PROBLEM STATEMENT: Return, from the listing below, each line where the word "conditions" appears.

::::::::

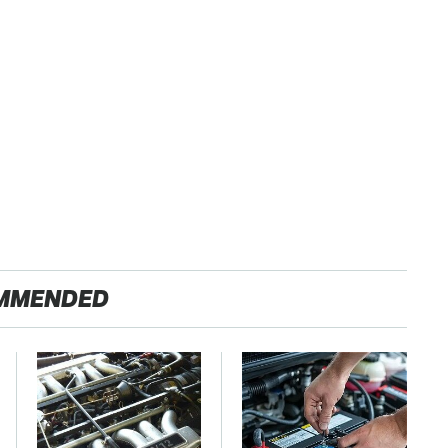
MMENDED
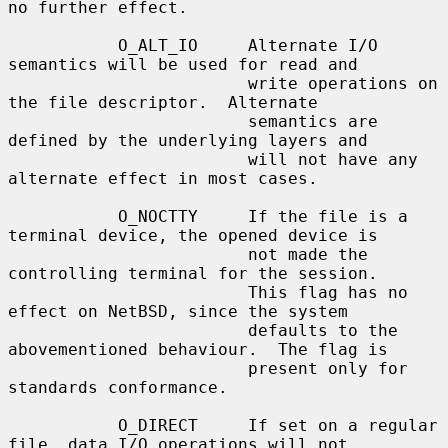
no further effect.

           O_ALT_IO     Alternate I/O 
semantics will be used for read and

                        write operations on 
the file descriptor.  Alternate

                        semantics are 
defined by the underlying layers and

                        will not have any 
alternate effect in most cases.

           O_NOCTTY     If the file is a 
terminal device, the opened device is

                        not made the 
controlling terminal for the session.

                        This flag has no 
effect on NetBSD, since the system

                        defaults to the 
abovementioned behaviour.  The flag is

                        present only for 
standards conformance.

           O_DIRECT     If set on a regular 
file, data I/O operations will not
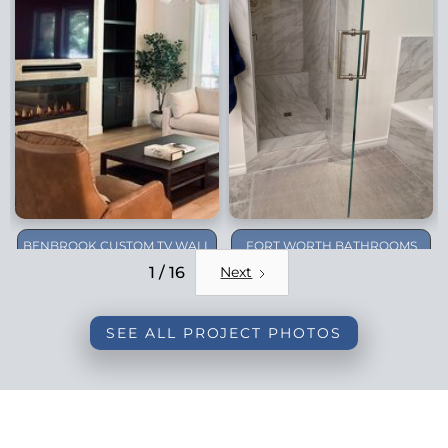
BENBROOK CUSTOM TV WALL
FORT WORTH BATHROOMS
REMODEL
1 / 16
Next
SEE ALL PROJECT PHOTOS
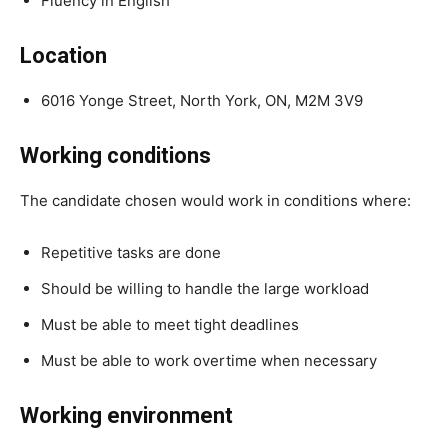
Fluency in English
Location
6016 Yonge Street, North York, ON, M2M 3V9
Working conditions
The candidate chosen would work in conditions where:
Repetitive tasks are done
Should be willing to handle the large workload
Must be able to meet tight deadlines
Must be able to work overtime when necessary
Working environment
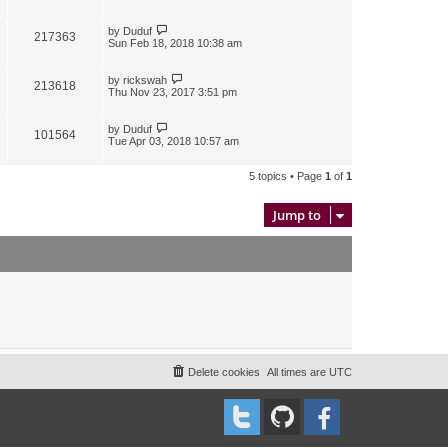
by
Duduf
217363
Sun Feb 18, 2018 10:38 am
by
rickswah
213618
Thu Nov 23, 2017 3:51 pm
by
Duduf
101564
Tue Apr 03, 2018 10:57 am
5 topics • Page
1
of
1
Jump to
Delete cookies
All times are
UTC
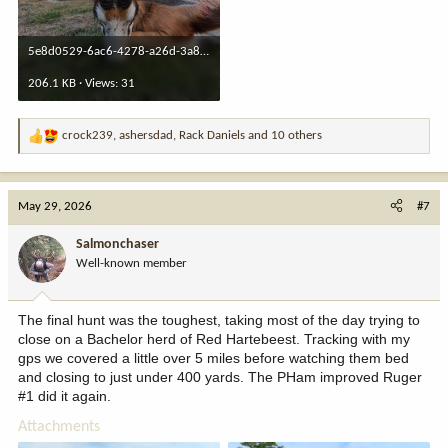
5e8d0529-6ac6-4278-a26d-3a85e84a0c66.jpeg
206.1 KB · Views: 31
crock239
,
ashersdad
,
Rack Daniels
and 10 others
R
e
a
c
May 29, 2026
#7
t
i
Salmonchaser
o
Well-known member
n
s
:
The final hunt was the toughest, taking most of the day trying to
close on a Bachelor herd of Red Hartebeest. Tracking with my
gps we covered a little over 5 miles before watching them bed
and closing to just under 400 yards. The PHam improved Ruger
#1 did it again.
Attachments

::::::::

ANSWER TO THIS EXERCISE:
Working conditions
The candidate chosen would work in conditions where:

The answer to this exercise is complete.